Remember when it was so simple to speak, before PC-that is, trying to be politically correct? Remember when fat was fat, not ``horizontally challenged''? When short wasn't ``vertically challenged''? A radio news report on Los Angeles continuing to regroup after the recent earthquake bemoaned the fact tourism has been off. As tourists spend vacation dollars elsewhere, L.A. hotels are calling that money ``displaced revenue.''
So the next time your dealership comes up a little short, you've got the perfect copout: ``Hey, the customers didn't show up. Have some empathy. Can't you see I'm in a displaced revenue situation?''
Plumbing seminar
Half the fun of attending trade shows and tire dealer meetings often is in just reading the titles of some of the seminars.

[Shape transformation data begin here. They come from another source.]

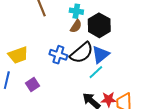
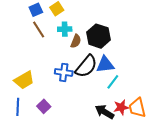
cyan cross: (76, 11) -> (65, 29), moved
blue triangle: (101, 55) -> (105, 65), turned 42
cyan line: (96, 72) -> (113, 82), moved

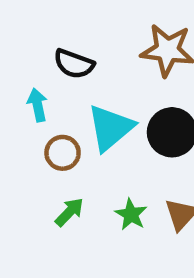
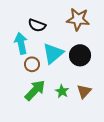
cyan arrow: (37, 105) -> (21, 43), size x1.5
green arrow: (69, 212) -> (35, 90), size x1.6

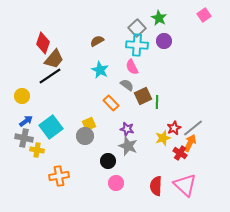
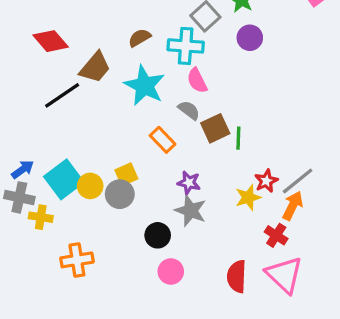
red diamond: (43, 43) -> (51, 41), turned -60
cyan cross: (137, 45) -> (186, 46), moved
brown trapezoid: (54, 59) -> (95, 67), moved
cyan star: (100, 70) -> (144, 85), size x1.4
yellow circle: (22, 96) -> (90, 186), moved
red cross: (180, 153) -> (276, 235), moved

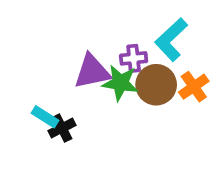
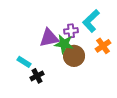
brown circle: (156, 85) -> (74, 56), moved
black cross: (62, 128) -> (37, 76), moved

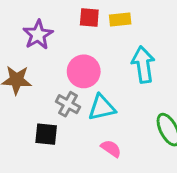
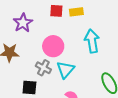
cyan triangle: (102, 108) -> (65, 70), turned -36

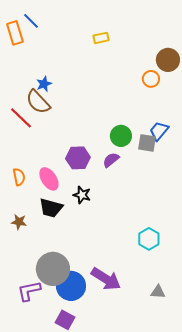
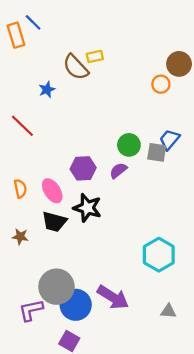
yellow rectangle: (101, 38) -> (95, 56), moved
brown semicircle: (38, 102) -> (76, 67), moved
black star: (82, 195) -> (87, 208), size x1.5
cyan hexagon: (149, 239) -> (159, 255), size x1.4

The New England Association of Independent Tire Dealers' February issue of its Road Runner newsletter, promoting the association's March 4-6 convention and trade show, noted one of its speakers would be Lynn M. Thomas, president of 21st Century Management Consulting. Her topic: ``Maintaining profitability through customer retention: Plugging up the leaky customer bucket.''
Her methodology ``stops the leaky customer bucket,'' (displaced revenue?) the newsletter said. So might a plumber.
Time to move?
A loose truck tire hitting your house may be a freak accident, but how about two truck tires hitting your house within three hours?
``You're not going to believe this,'' Patricia Massey said her father told her after a loud noise woke her at dawn Feb. 24. A 250-pound tire had come loose from a tractor-trailer, struck the corner of her house in Denham Springs, La., and smacked into the back end of her car.
The town's fire department crew hauled the tire away.
Ms. Massey was away from home a few hours later when...guess what? Another tractor-trailer lost two tires. One tire struck a neighbor's house. The other rolled through a chain-link fence and hit near Ms. Massey's bedroom window.
``I'm glad it happened the way it did, because I would have had a heart attack the second time. But if this happens a third time, I'm moving,'' she said.
Spy-back into the cold
Periodically we've repeated items here that ran in the brash, hip, satirical Spy magazine, so it's with some sadness that we lament its passing.
The 7.5-year-old mag, which often skewered the excesses of the late '80s, closed after a buyer couldn't be found.
In their ``obituaries,'' various newspapers noted that Spy staffers once called 20 first-year congressmen to ask how they'd curb ethnic cleansing in Fredonia-the fictitious country in the Marx Brothers film, ``Duck Soup.''
Responses ranged from, ``Take action,'' to, ``It's a different situation than the Middle East.''
Job opportunity
Crash testing cars sure is a hazardous occupation. But there's a way to significantly reduce risk to life and limb: wait 'til your dead to do it.
Late last year, according to Automotive News, a storm of controversy arose when Germany's Heidelberg University admitted it uses cadavers in car-crash experiments. Researchers said they've used more than 200 cadavers-including the bodies of eight children-since the 1970s.
Actually cadavers have ``participated'' in testing for more than 60 years, industry experts said. And as sophisticated as computer modeling and crash dummies have become, one researcher said, ``If we run a crash test that says there's a 2,000-pound load on a femur during a crash, we need to know if that results in a break. Otherwise, these numbers mean nothing.''
And, added Jeff Berliner, a Chrysler Corp. biomechanical engineer, ``The dummy tools are only as good as the cadaver data.''
Just don't tell that to ``Vince'' and ``Larry,'' the dummies who promote safety for the National Highway Traffic Safety Administration. Word has it they're just a couple of lovable, sensitive guys.